Once the pictures are set aside, repeat all of the data below exactly.

------------------------------------

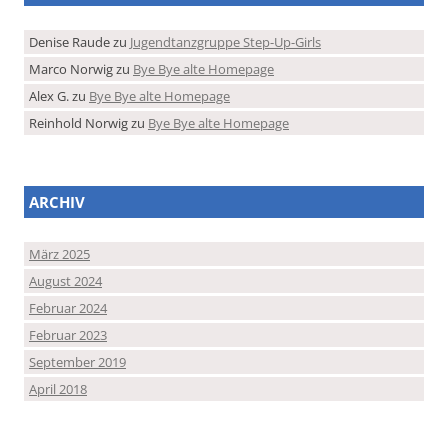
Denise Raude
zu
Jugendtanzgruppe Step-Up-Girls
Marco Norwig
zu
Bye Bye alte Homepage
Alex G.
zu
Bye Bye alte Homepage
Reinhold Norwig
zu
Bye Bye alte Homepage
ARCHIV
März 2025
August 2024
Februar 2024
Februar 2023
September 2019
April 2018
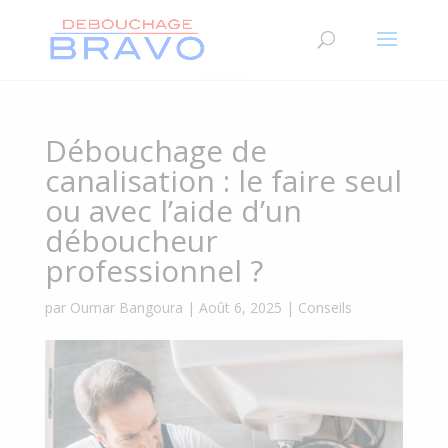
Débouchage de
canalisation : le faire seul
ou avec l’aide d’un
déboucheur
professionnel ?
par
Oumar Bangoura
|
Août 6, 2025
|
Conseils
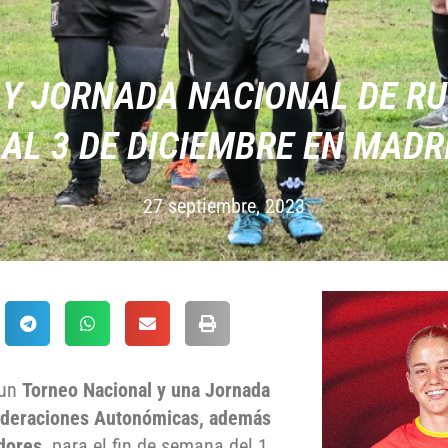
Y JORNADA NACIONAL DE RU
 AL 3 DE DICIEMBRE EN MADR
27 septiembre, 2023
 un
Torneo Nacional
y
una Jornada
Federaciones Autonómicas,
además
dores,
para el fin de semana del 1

------------------------------------

__Task result__.
Denise Raude
zu
Jugendtanzgruppe Step-Up-Girls
Marco Norwig
zu
Bye Bye alte Homepage
Alex G.
zu
Bye Bye alte Homepage
Reinhold Norwig
zu
Bye Bye alte Homepage
ARCHIV
März 2025
August 2024
Februar 2024
Februar 2023
September 2019
April 2018
Débouchage de
canalisation : le faire seul
ou avec l’aide d’un
déboucheur
professionnel ?
par
Oumar Bangoura
|
Août 6, 2025
|
Conseils
Y JORNADA NACIONAL DE RU
 AL 3 DE DICIEMBRE EN MADR
27 septiembre, 2023
 un
Torneo Nacional
y
una Jornada
Federaciones Autonómicas,
además
dores,
para el fin de semana del 1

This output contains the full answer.